Sie haben sich immer vehement dagegen gewehrt, das Engagement der Landfrauen auf geselliges Beisammensein und das Binden von Erntekronen zu reduzieren. Macht Sie das immer noch wütend, wenn Sie derartige Äußerungen hören?
Natürlich. All diese Dinge sind Teil unseres Verbandslebens, aber nur ein Teil eben. Vor allem sind wir ein politischer Verband, wir stehen für eine pragmatische Sachpolitik, die weit über Kuchenblech und Kittelschürze hinausgeht. Zudem ist unser Verband ein Zusammenschluss von Frauen und Männern über die Parteien und auch Konfessionen hinweg. Unsere politischen Forderungen werden von den Mitgliedern getragen. Und es gelingt uns immer, einen Konsens für die Sache – die Zukunft des ländlichen Raumes – zu finden.

Sie haben neben dem zeitaufwendigen Ehrenamt auch die Geschäfte eines 2.000-Hektar-Betriebes im Süden Brandenburgs geführt. Wie haben Sie diese Doppelbelastung verkraftet? Was gab Motivation, was Rückhalt?
Es war nicht nur eine Doppelbelastung, denn ein Ehrenamt zieht das nächste nach sich. Landesbauernverband und Deutscher Landfrauenverband, Frauenpolitischer Rat, Verwaltungsrat rbb, Beirat Deutsche Bundesbank – ich hatte zahlreiche Ämter inne und saß in vielen Gremien im Laufe der Jahre. Das habe ich alles verkraftet, aber auch Lehrgeld bezahlt. Privates ist leider oft zu kurz gekommen.

Ich brauchte jedoch keine Extra-Motivation. Wenn ich etwas erreichen will, kämpfe ich hartnäckig um die Sache. Ich habe einfach die Einstellung, Ungerechtigkeiten zu benennen und beseitigen zu wollen. Dabei kann ich bisweilen auch sehr offen, stur und lästig sein. Rückhalt gaben mir die Familie, der Betrieb und Menschen, die mir nahestehen und mich beraten haben.

Sie gehörten seit 1995 dem Präsidium des Deutschen Landfrauenverbands an, wurden 2006 zur zweiten Vizepräsidentin gewählt. Was bedeutete das für Sie?
Die ostdeutschen Landfrauenverbände brauchten dringend eine Stimme, die sie vertritt. Das war mir sehr wichtig, und das erwies sich auch rückblickend als richtig. Die Unterschiede zwischen Ost und West sind da – so-wohl strukturell als auch in Bezug auf die Sozialisation der Frauen. Es galt, die Interessen und Sichtweisen ostdeutscher Frauen im Bundesverband einzubringen, gegenseitiges Verständnis zu wecken, Brücken zu bauen. Das war keine einfache Aufgabe! Ich habe mich übrigens dreimal der Kandidatur zur Vizepräsidentin gestellt und wurde es erst im dritten Anlauf. Wie gesagt, ich bin hartnäckig.

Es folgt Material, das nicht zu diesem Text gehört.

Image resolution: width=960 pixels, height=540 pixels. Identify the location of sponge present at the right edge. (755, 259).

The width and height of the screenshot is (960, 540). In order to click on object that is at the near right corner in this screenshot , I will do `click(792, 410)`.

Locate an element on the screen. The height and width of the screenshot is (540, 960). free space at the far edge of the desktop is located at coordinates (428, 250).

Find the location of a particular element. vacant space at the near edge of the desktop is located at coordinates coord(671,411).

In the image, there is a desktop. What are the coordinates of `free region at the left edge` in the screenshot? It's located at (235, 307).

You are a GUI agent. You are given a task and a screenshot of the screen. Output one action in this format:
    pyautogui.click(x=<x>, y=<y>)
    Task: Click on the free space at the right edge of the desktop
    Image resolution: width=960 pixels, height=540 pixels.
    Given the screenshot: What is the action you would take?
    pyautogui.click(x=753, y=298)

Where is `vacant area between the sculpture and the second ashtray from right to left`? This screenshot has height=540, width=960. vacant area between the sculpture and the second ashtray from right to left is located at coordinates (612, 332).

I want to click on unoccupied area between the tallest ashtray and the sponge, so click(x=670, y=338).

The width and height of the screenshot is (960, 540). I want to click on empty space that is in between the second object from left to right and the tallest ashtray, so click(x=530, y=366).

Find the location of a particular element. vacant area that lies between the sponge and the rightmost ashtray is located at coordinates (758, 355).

Gibt es Dinge, die Sie heute anders angehen würden?
Ich glaube nicht. Hinterher ist man natürlich immer schlauer. Zur Erfahrung gesellt sich die Gelassenheit. Im Rückblick wird dann klar, wie man die Kräfte besser hätte einteilen können. Aber es ist müßig, darüber nachzudenken. Die Zeit lässt sich nicht zurückdrehen.

Was möchten Sie Ihrer Nachfolgerin mit auf den Weg geben?
Dass es sich lohnt, so lange hartnäckig zu bleiben, bis das Ziel erreicht ist. Dazu gehört, selbstbewusst aufzutreten und sich nichts gefallen zu lassen. Lieber lästig sein als ungehört! Aber die Kräfte, über die man verfügt, sind nicht unendlich. Wie gesagt, man muss damit klug haushalten! Und ganz wichtig: Ehrenamt muss auch Spaß machen.

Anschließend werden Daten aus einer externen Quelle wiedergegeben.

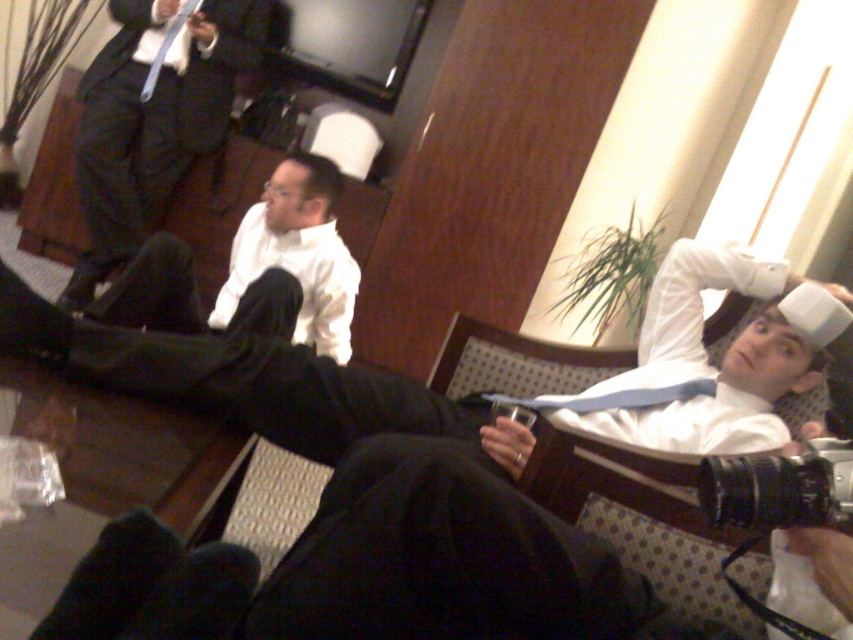 Question: Which object is closer to the camera taking this photo?

Choices:
 (A) matte white cup at upper right
 (B) white matte shirt at center
 (C) matte black suit at upper left
 (D) matte blue tie at upper left

Answer: (A)

Question: Estimate the real-world distances between objects in this image. Which object is farther from the matte white cup at upper right?

Choices:
 (A) white matte shirt at center
 (B) matte black suit at upper left

Answer: (B)

Question: Which point appears closest to the camera in this image?

Choices:
 (A) (318, 385)
 (B) (178, 32)
 (C) (148, 92)

Answer: (A)

Question: Can you confirm if matte white cup at upper right is wider than matte black suit at upper left?

Choices:
 (A) yes
 (B) no

Answer: (A)

Question: From the image, what is the correct spatial relationship of matte white cup at upper right in relation to matte blue tie at upper left?

Choices:
 (A) left
 (B) right

Answer: (B)

Question: Does matte black suit at upper left have a lesser width compared to matte blue tie at upper left?

Choices:
 (A) yes
 (B) no

Answer: (B)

Sie werden künftig mehr Zeit für Privates haben. Worauf freuen Sie sich besonders?
Aufs Ausschlafen und darauf, mehr Zeit für mich selbst und keinen vollen Terminkalender mehr zu haben.

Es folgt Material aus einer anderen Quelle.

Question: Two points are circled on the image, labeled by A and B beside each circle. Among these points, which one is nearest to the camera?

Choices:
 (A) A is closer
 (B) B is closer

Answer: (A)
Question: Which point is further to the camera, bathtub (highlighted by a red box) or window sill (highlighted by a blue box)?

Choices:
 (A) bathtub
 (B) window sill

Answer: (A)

Hobbys, die bisher zu kurz kamen?
Ich lese und fotografiere gern, mag Blumen. Unser Hof gleicht jetzt schon einem Blütenmeer, da wird noch einiges hinzukommen. Und ich freue mich sehr darauf, nach Corona wieder die Welt ungestört bereisen zu können. Alaska wurde nur verschoben.